Ainsi, 50 hectares seront "rendus à la nature, soit la zone de l'ancien glacier", à partir de hiver 2023/2024, selon lui. Une décision plus raisonnable que rentable justifie le directeur. Arrêter d'investir dans le "tout ski", et faire pareil avec moins. C'est cette vision "réaliste" que partage la plupart des stations.

Stations en danger

Mais "être réaliste", c'est aussi se dire qu'a terme des stations vont devoir fermer. Certaines en sont tout à fait conscientes et agissent déjà. Dans le Jura, la station de Métabié, situé à 1.400 mètres d'altitude a mené une étude et sait d'ores et déjà qu'à l'horizon 2035, elle ne pourra plus vivre du ski alpin. La station fait donc sa mue: "Ça peut se résumer en une transition d'une station de ski à une base de loisirs en montagne" explique Sylvain Philippe, son directeur.

"On développe d'autres activités non-météo dépendantes. On a construit une luge sur rail, on fait du VTT… Mais en aucun cas, ces activités ne pourront remplacer l'impact économique du ski alpin sur le territoire…"

Une réalité que certains prennent déjà de plein fouet. A Serre-Chevalier, l'ouverture est prévue le week-end prochain. "Mais étant donné les conditions d'enneigement, on se réserve le droit d'ouvrir le week-end suivant", explique dans la Matinale week-end de RMC, Gilles Perlier, président de l'office de tourisme de la station.

>>> Suivez RMC sur Google pour retrouver les dernières actualités

Un mois d'enneigement en moins depuis 1960

D'autres sont plus optimistes. Jean-Luc Boch, président de l'association des maires de montagne, constate de son côté une chute de l'enneigement uniquement en début de saison: "Pour l'instant, il y a de moins en moins de neige en tout début de saison. Mais on n'a pas inquiétude, la neige arrive."

"On est obligé de s'adapter au bouleversement climatique. On est prêts et on fonctionne avec". Il remarque "un décalage dans le temps": une saison hivernale qui commence plus tardivement, mais qui finit aussi plus tardivement qu'auparavant.

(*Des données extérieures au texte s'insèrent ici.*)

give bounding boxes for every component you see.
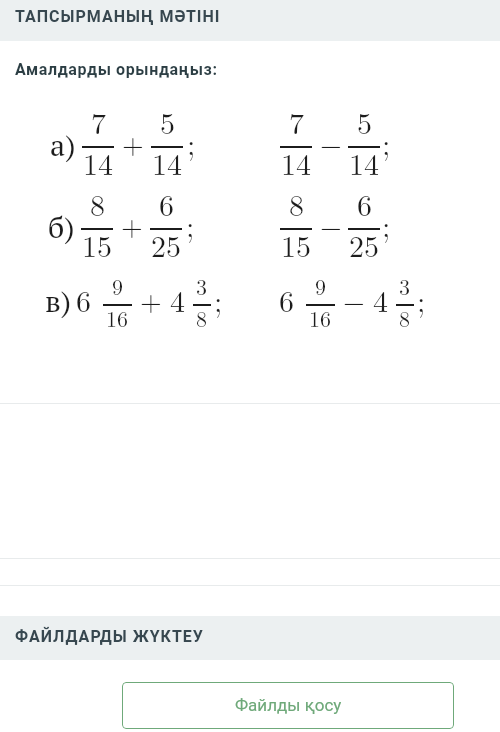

À terme, toutes les stations vont devoir se poser la question de cette transition parce que les saisons d'hiver vont être de plus en plus courtes. Samuel Morin, directeur du centre national de recherche météorologiques estime qu'"en terme de durée d'enneigement, on a perdu un mois d'enneigement, depuis 1960, en basse et moyenne altitude: en dessous de 1.500 à 2.000 mètres d'altitude dans les Alpes. On s'attend à perdre un mois d'enneigement supplémentaire par degré de réchauffement planétaire. Si l'augmentation de la température atteint 2°C, nos hivers perdront un mois d'enneigement encore en plus."

Derrière ce constat, c'est tout un bassin d'emploi, 120.000 emplois en France dépendent directement du ski alpin chaque année.